HKTR disputed that a neuropsychological examination from 2001 (HB17) remained an accurate representation of her cognitive ability. In this report, I note, it is stated that HKTR demonstrated mild fluctuation on concentration and adequate memory. The report posits that her concentration was affected by pain.
A report from Associate Professor Jack Gerschman in 2018 (HB27) provides an overall assessment of HKTR’s then long-standing complaint of TMD. It is described as being associated with headaches and cervical pain. Further, it is posited that HKTR’s ‘interconnected’ conditions are chronic and accompanied by ‘central sensitization’, and that she has a ‘severe degree of suffering’.
I note that this practitioner records several specialisations, primarily in oral medicine, but also in pain medicine. I make the observation that the phrase ‘central sensitization’ is associated in medical practice with the field of chronic pain.
There is an earlier report from Associate Professor Gerschman in 1998 (HB16) in which he states that stress is a ‘maintaining factor’ for HKTR’s condition, and that she will maintain a ‘moderate’ level of disability.

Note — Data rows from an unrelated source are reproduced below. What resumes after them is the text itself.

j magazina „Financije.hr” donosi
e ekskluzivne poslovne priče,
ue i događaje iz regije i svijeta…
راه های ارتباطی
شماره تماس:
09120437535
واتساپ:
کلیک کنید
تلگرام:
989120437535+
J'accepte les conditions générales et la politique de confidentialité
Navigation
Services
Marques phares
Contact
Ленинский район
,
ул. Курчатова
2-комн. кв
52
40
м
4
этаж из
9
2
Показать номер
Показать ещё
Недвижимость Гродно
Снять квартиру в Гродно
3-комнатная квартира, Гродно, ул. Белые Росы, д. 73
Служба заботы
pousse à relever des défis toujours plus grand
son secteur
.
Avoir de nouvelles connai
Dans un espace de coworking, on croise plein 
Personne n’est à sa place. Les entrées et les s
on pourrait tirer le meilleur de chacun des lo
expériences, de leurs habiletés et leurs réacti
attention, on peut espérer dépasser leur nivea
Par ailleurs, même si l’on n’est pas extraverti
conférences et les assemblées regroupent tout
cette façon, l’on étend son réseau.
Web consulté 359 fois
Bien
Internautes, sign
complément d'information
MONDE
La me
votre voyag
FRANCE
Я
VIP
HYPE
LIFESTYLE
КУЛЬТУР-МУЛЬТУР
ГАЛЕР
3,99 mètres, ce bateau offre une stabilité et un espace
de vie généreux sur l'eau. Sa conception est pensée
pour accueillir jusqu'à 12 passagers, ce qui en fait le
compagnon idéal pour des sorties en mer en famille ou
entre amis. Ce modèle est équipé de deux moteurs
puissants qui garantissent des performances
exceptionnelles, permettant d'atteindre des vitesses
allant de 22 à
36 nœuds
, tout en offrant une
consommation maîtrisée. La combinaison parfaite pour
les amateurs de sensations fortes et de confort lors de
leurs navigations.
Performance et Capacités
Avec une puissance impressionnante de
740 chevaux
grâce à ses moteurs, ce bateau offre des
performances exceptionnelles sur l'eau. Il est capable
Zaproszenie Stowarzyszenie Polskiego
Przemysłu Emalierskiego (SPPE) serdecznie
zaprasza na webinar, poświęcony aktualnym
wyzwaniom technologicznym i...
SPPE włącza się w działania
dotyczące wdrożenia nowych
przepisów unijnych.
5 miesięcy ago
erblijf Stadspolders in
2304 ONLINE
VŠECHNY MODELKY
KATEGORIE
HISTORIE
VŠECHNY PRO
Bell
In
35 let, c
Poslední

A more recent report in 2014 of Mr Michael Hase, oral and maxillofacial surgeon (HB20), identifies the predominant finding that the origin of the TMD is a muscle dysfunction. He also reports a ‘strong parafunctional activity’ of clenching (that is, an abnormal function).
This report includes reference to associated issues of neck discomfort. Accordingly, I observe that there is medical material forming part of the wider body of evidence that substantiates a range of conditions. These include: some radiological observations arising from a lumbar MRI in 2019 (HB12); left shoulder tendinosis (in the same report); various mild changes noted in a thoracic MRI in 2018 (HB13); and, an indication of a lateral meniscus tear of the left knee in a 2020 MRI (HB11).
Mobility and self-care
These activity types were not addressed directly in HKTR’s closing submissions. However, there was relevant evidence at the hearing concerning the wider group of impairments noted immediately above.
When describing her typical day, HKTR stated that she will put away dishes and stack the dishwasher and potter around the house. As previously noted, she shops with her husband, but he carries the bags.
The evidence was that HKTR will prepare simple meals several times a week, but will get assistance from her husband for example with heavier trays or dishes. She stated that pain stops her form doing more, and that activities are restricted above shoulder level. Bending increases her pain level, such as when using the fridge.
In cross-examination, HKTR stated that walking was limited to around 15 minutes duration. She stated that she could drive for up to an hour.
I asked HKTR directly about her personal self-care and she stated that her husband assists her with putting on tops and bras. She is able to load the washing machine, but her husband removes the clothes and hangs them. HKTR stated that she has no difficulty with the shower and bath.
In his evidence, Dr Hwang expanded on the statement in his report dated 1 June 2021 (HB49), in which he describes HKTR as demonstrating a lack of adaptation. He stated that adaptation was changing movement as a consequence of a physical limitation, such as squatting to lift objects. Dr Hwang added that pain or lack of confidence can lead to avoidance greater than true physical limitations.
In cross-examination, Dr Hwang agreed that a person’s functional ability given a set of conditions was individual, although he also noted that it was dependent upon a number of factors, including psychosocial as in the case of HKTR.
Dr Hwang also stated that he considered HKTR’s TMD, other physical conditions and hearing loss to be fairly separate. That is, her chronic pain would not ‘compound’ with her hearing.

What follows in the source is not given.